■ **Data shown**:
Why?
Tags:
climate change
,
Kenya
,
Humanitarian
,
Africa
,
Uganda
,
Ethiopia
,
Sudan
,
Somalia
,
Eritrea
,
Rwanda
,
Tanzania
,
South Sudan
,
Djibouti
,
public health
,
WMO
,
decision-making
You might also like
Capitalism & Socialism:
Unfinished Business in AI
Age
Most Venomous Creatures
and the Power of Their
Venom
--
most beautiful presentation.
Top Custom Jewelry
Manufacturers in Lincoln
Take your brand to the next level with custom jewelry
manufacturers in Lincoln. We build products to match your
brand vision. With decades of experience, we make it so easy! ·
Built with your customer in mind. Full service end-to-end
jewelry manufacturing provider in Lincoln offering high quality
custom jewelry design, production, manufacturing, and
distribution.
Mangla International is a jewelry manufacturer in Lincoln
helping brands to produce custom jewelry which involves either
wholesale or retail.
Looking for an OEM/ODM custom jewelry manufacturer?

■ **Instructions to follow**:
Please copy out each line of the material that holds the string "your".

■ **The completed task**:
Take your brand to the next level with custom jewelry
manufacturers in Lincoln. We build products to match your
Built with your customer in mind. Full service end-to-end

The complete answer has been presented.